文:加藤 碵一(産業技術総合研究所フェロー研究員) 画:門馬朝久

かの宮澤賢治がイーハトーブと呼んだ岩手県は、数億年前から現在に至るさまざまな岩石・地層が複雑に分布し、まさに自然の地質博物館ともいえよう。また、それらが長い年月かけて削られ溶かされ、見事な地形を形づくっていることも魅力のひとつである。JR大船渡線の猊鼻渓駅のほど近くにある「猊鼻渓」は日本百景のひとつで、大正14年(1925年)に国の名勝に指定された絶景である。
北上川の支流砂鉄川沿いに高さ数十mから百mを超す石灰岩の絶壁が2㎞ほど続き、薄紫色の藤や緑色の松をはじめ、紅葉する落葉樹などの植生と相まって、季節ごとに彩りつくり上げるさまは圧巻である。

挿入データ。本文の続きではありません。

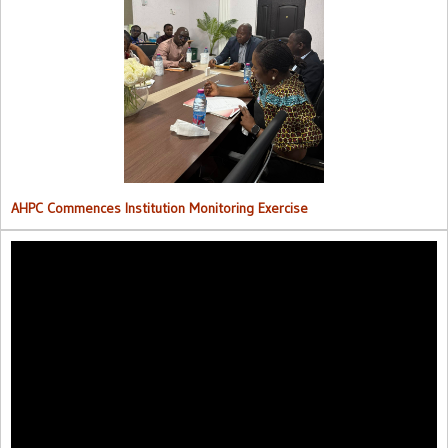
AHPC Commences Institutions Monitoring Exercise.
AHPC Commences Institution Monitoring Exercise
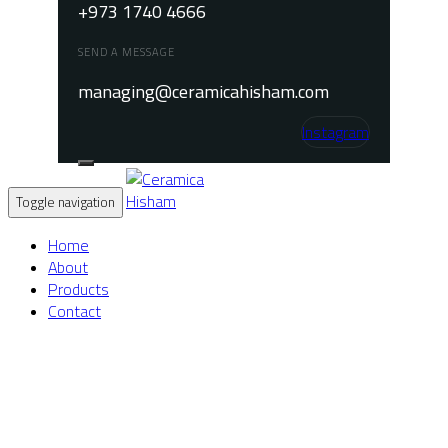
+973 1740 4666
SEND A MESSAGE
managing@ceramicahisham.com
Instagram
Toggle navigation
Home
About
Products
Contact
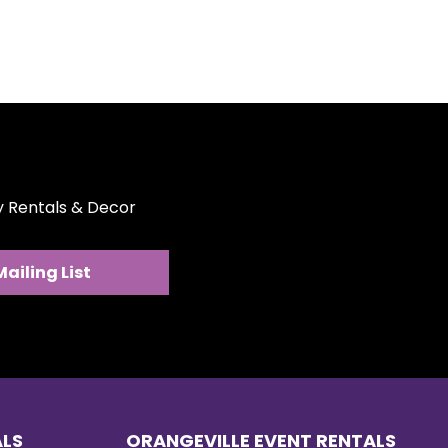
ty Rentals & Decor
Mailing List
ALS
ORANGEVILLE EVENT RENTALS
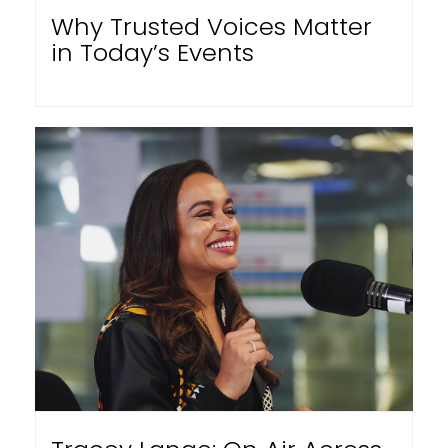
Why Trusted Voices Matter
in Today’s Events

舟下りの手漕ぎ遊覧船に乗ると、船頭が歌ってくれる「げいび追分」前歌に
清きながれの砂鉄の川に
舟を浮かべてさおさせば
曇り勝ちなる心の空もネ
晴らしてくれます獅子ヶ鼻
とある。砂鉄川は、まさにその名の通り川底に黒い砂鉄が波紋を描いて堆積している。これは失恋して獅子ヶ鼻から身を投げた娘の色黒だった肌から洗い落ちたもの、という悲恋の言い伝えがある。